*PROBLEM*
Starting at the line with "Das Praxisportal für" and ending at the line with "Osasuneko berriak", print exactly the lines of the entries below. Pictures do not belong in the copy.
=-=-=
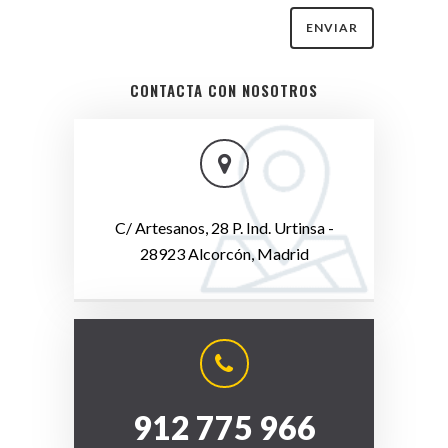
CONTACTA CON NOSOTROS
C/ Artesanos, 28 P. Ind. Urtinsa -
28923 Alcorcón, Madrid
912 775 966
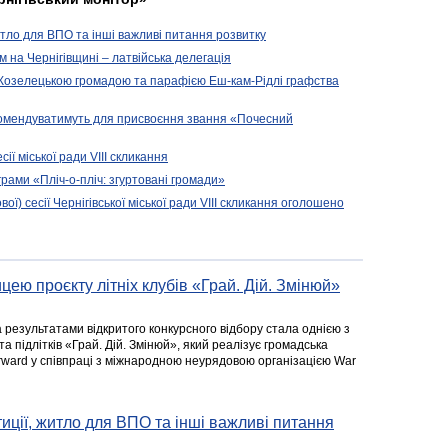
житло для ВПО та інші важливі питання розвитку
ом на Чернігівщині – латвійська делегація
 Козелецькою громадою та парафією Еш-кам-Рідлі графства
комендуватимуть для присвоєння звання «Почесний
сії міської ради VIII скликання
рами «Пліч-о-пліч: згуртовані громади»
вої) сесії Чернігівської міської ради VIII скликання оголошено
цею проєкту літніх клубів «Грай. Дій. Змінюй»
а результатами відкритого конкурсного відбору стала однією з
та підлітків «Грай. Дій. Змінюй», який реалізує громадська
rward у співпраці з міжнародною неурядовою організацією War
стиції, житло для ВПО та інші важливі питання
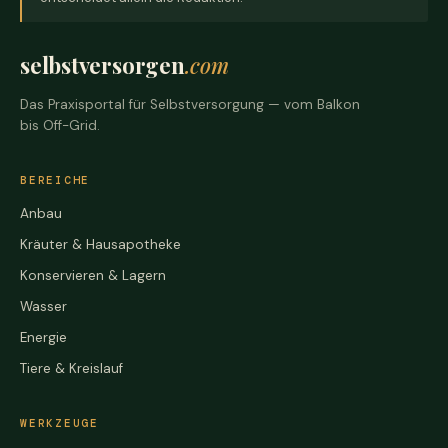
selbstversorgen
.com
Das Praxisportal für Selbstversorgung — vom Balkon
bis Off-Grid.
BEREICHE
Anbau
Kräuter & Hausapotheke
Konservieren & Lagern
Wasser
Energie
Tiere & Kreislauf
WERKZEUGE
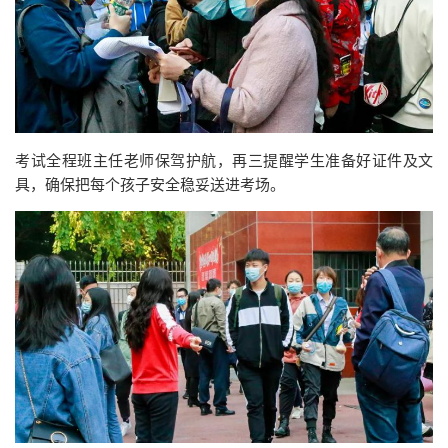
考试全程班主任老师保驾护航，再三提醒学生准备好证件及文
具，确保把每个孩子安全稳妥送进考场。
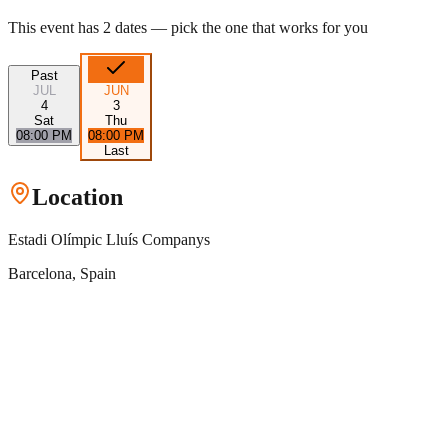
This event has
2
dates — pick the one that works for you
Past
JUL
JUN
4
3
Sat
Thu
08:00 PM
08:00 PM
Last
Location
Estadi Olímpic Lluís Companys
Barcelona
, Spain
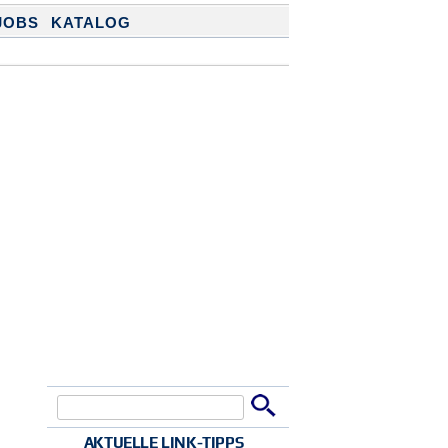
JOBS
KATALOG
Suche
Suchformular
AKTUELLE LINK-TIPPS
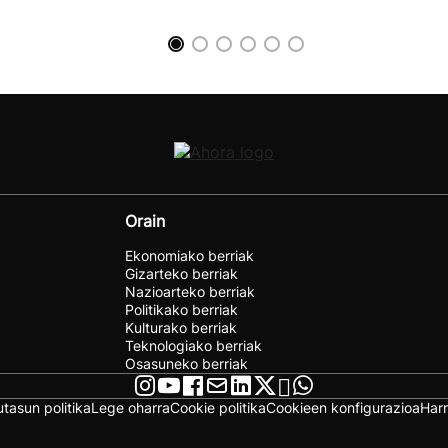
Orain
Ekonomiako berriak
Gizarteko berriak
Nazioarteko berriak
Politikako berriak
Kulturako berriak
Teknologiako berriak
Osasuneko berriak
utasun politika
Lege oharra
Cookie politika
Cookieen konfigurazioa
Har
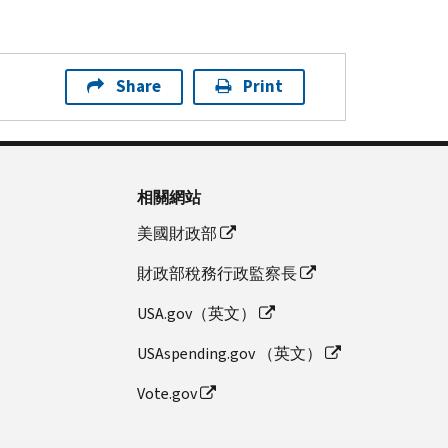
Share
Print
相關網站
美國財政部
財政部稅務行政監察長
USA.gov（英文）
USAspending.gov （英文）
Vote.gov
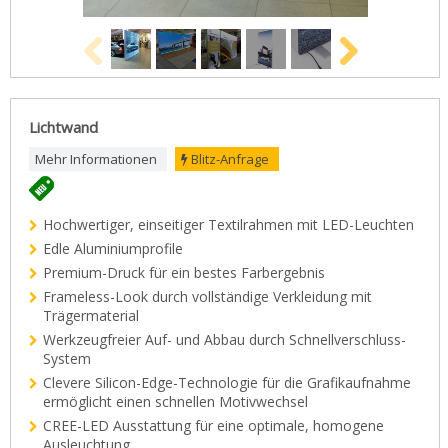
Lichtwand
Mehr Informationen
Blitz-Anfrage
Hochwertiger, einseitiger Textilrahmen mit LED-Leuchten
Edle Aluminiumprofile
Premium-Druck für ein bestes Farbergebnis
Frameless-Look durch vollständige Verkleidung mit
Trägermaterial
Werkzeugfreier Auf- und Abbau durch Schnellverschluss-
System
Clevere Silicon-Edge-Technologie für die Grafikaufnahme
ermöglicht einen schnellen Motivwechsel
CREE-LED Ausstattung für eine optimale, homogene
Ausleuchtung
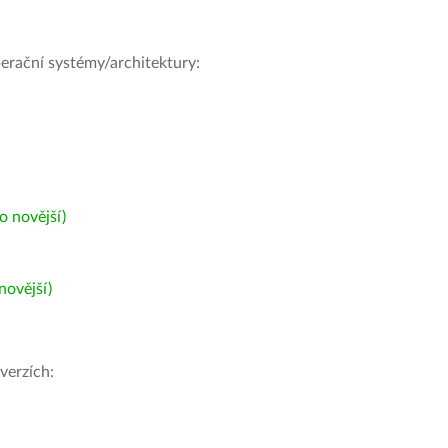
operační systémy/architektury:
 novější)
ovější)
verzích:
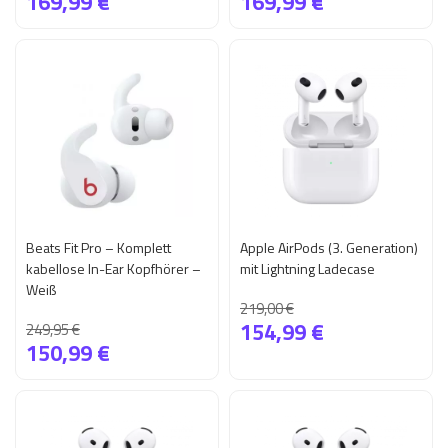
169,99 €
169,99 €
Beats Fit Pro – Komplett
Apple AirPods (3. Generation)
kabellose In-Ear Kopfhörer –
mit Lightning Ladecase
Weiß
219,00 €
154,99 €
249,95 €
150,99 €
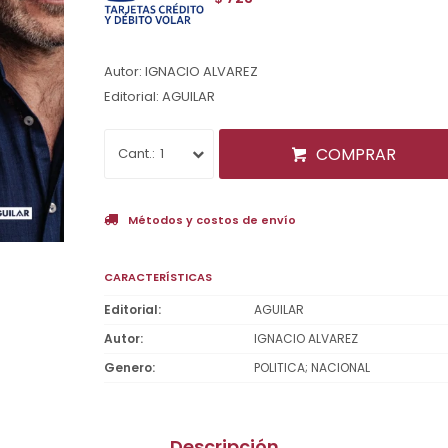
Autor: IGNACIO ALVAREZ
Editorial: AGUILAR
COMPRAR
1
Métodos y costos de envío
CARACTERÍSTICAS
Editorial
AGUILAR
Autor
IGNACIO ALVAREZ
Genero
POLITICA; NACIONAL
Descripción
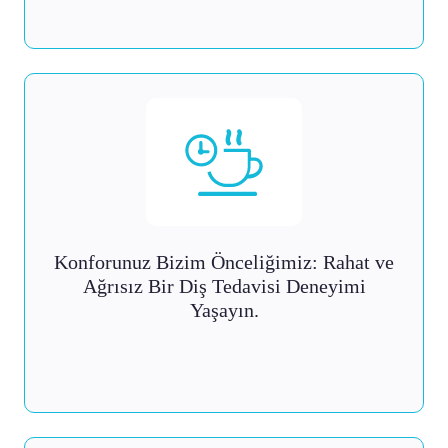
Konforunuz Bizim Önceliğimiz: Rahat ve
Ağrısız Bir Diş Tedavisi Deneyimi
Yaşayın.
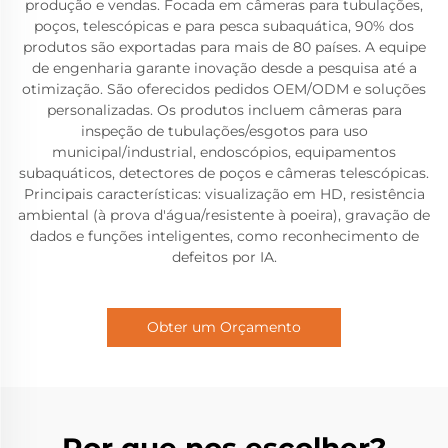
produção e vendas. Focada em câmeras para tubulações,
poços, telescópicas e para pesca subaquática, 90% dos
produtos são exportadas para mais de 80 países. A equipe
de engenharia garante inovação desde a pesquisa até a
otimização. São oferecidos pedidos OEM/ODM e soluções
personalizadas. Os produtos incluem câmeras para
inspeção de tubulações/esgotos para uso
municipal/industrial, endoscópios, equipamentos
subaquáticos, detectores de poços e câmeras telescópicas.
Principais características: visualização em HD, resistência
ambiental (à prova d'água/resistente à poeira), gravação de
dados e funções inteligentes, como reconhecimento de
defeitos por IA.
Obter um Orçamento
Por que nos escolher?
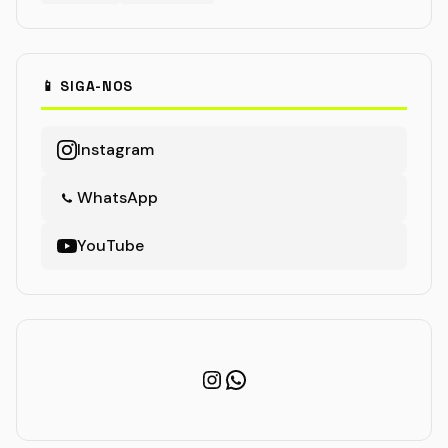
📱 SIGA-NOS
Instagram
WhatsApp
YouTube
Instagram
WhatsApp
=-=-=
*ANSWER TO THE PROBLEM*
Das Praxisportal für Selbstversorgung — vom Balkon
bis Off-Grid.
BEREICHE
Anbau
Kräuter & Hausapotheke
Konservieren & Lagern
Wasser
Energie
Tiere & Kreislauf
WERKZEUGE
考试全程班主任老师保驾护航，再三提醒学生准备好证件及文
具，确保把每个孩子安全稳妥送进考场。
This event has
2
dates — pick the one that works for you
Past
JUL
JUN
4
3
Sat
Thu
08:00 PM
08:00 PM
Last
Location
Estadi Olímpic Lluís Companys
Barcelona
, Spain
JOBS
KATALOG
Suche
Suchformular
AKTUELLE LINK-TIPPS
Orain
Ekonomiako berriak
Gizarteko berriak
Nazioarteko berriak
Politikako berriak
Kulturako berriak
Teknologiako berriak
Osasuneko berriak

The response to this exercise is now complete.